=== Section Start ===

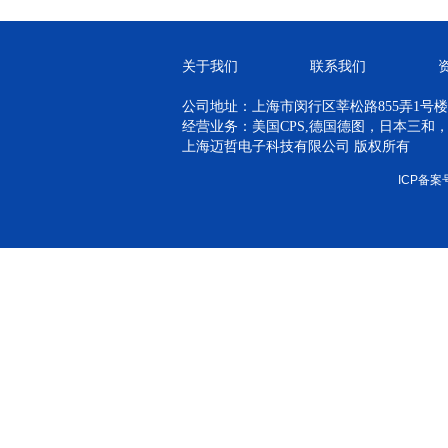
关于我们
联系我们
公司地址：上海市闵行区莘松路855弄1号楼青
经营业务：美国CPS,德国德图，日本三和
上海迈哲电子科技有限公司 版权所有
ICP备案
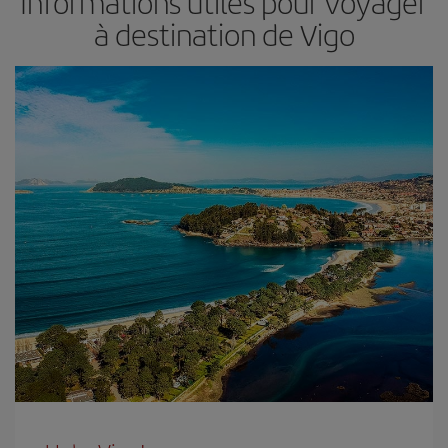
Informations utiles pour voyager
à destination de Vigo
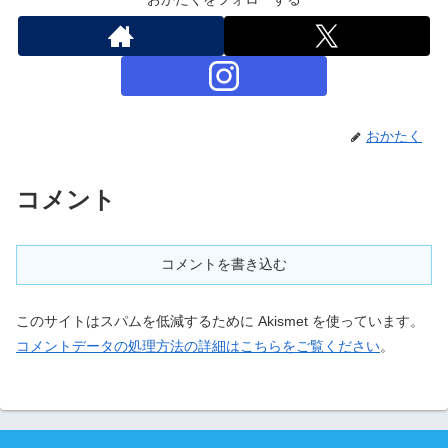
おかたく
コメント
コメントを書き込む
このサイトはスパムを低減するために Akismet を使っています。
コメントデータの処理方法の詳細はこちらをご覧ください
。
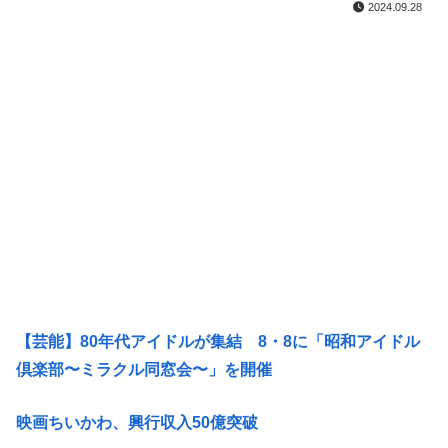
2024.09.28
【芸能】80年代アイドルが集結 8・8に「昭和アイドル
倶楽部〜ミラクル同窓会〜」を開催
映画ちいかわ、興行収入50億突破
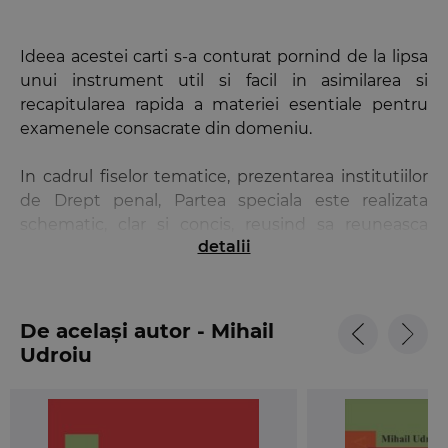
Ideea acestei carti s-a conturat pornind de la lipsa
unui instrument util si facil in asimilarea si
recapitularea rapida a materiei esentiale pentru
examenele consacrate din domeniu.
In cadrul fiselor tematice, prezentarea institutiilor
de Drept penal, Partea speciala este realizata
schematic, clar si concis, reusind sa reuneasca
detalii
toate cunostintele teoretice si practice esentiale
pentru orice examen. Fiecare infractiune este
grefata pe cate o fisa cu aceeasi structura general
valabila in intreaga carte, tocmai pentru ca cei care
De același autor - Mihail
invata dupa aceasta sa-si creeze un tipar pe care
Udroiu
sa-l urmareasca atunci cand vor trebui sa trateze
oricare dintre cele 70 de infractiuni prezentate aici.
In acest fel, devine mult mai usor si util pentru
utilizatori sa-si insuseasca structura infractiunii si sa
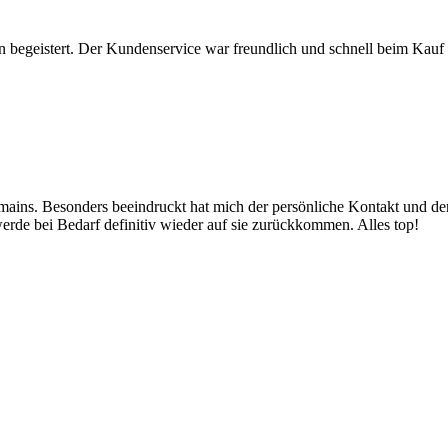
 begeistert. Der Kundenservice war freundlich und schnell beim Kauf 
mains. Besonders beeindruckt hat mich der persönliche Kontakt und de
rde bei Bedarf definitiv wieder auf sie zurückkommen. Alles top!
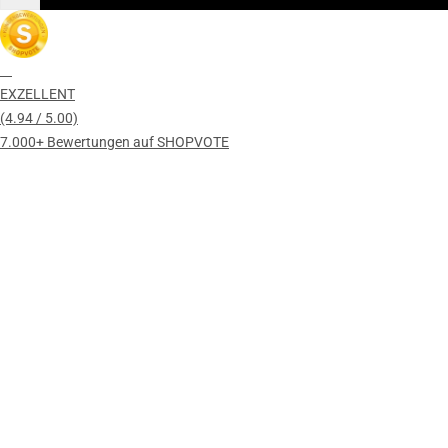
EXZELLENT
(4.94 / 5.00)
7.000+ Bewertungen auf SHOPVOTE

=== Section End ===

Your task
Only the pictures should be left out; the rest of the material above must be repeated exactly.

Task answer
关于我们
联系我们
公司地址：上海市闵行区莘松路855弄1号楼青
经营业务：美国CPS,德国德图，日本三和
上海迈哲电子科技有限公司 版权所有
ICP备案
Informations utiles pour voyager
à destination de Vigo
おかたく
コメント
コメントを書き込む
このサイトはスパムを低減するために Akismet を使っています。
コメントデータの処理方法の詳細はこちらをご覧ください
。
2024.09.28
【芸能】80年代アイドルが集結 8・8に「昭和アイドル
倶楽部〜ミラクル同窓会〜」を開催
映画ちいかわ、興行収入50億突破
Ideea acestei carti s-a conturat pornind de la lipsa
unui instrument util si facil in asimilarea si
recapitularea rapida a materiei esentiale pentru
examenele consacrate din domeniu.
In cadrul fiselor tematice, prezentarea institutiilor
de Drept penal, Partea speciala este realizata
schematic, clar si concis, reusind sa reuneasca
detalii
toate cunostintele teoretice si practice esentiale
pentru orice examen. Fiecare infractiune este
grefata pe cate o fisa cu aceeasi structura general
valabila in intreaga carte, tocmai pentru ca cei care
De același autor - Mihail
invata dupa aceasta sa-si creeze un tipar pe care
Udroiu
sa-l urmareasca atunci cand vor trebui sa trateze
oricare dintre cele 70 de infractiuni prezentate aici.
In acest fel, devine mult mai usor si util pentru
utilizatori sa-si insuseasca structura infractiunii si sa
 begeistert. Der Kundenservice war freundlich und schnell beim Kauf 
mains. Besonders beeindruckt hat mich der persönliche Kontakt und de
rde bei Bedarf definitiv wieder auf sie zurückkommen. Alles top!
EXZELLENT
(4.94 / 5.00)
7.000+ Bewertungen auf SHOPVOTE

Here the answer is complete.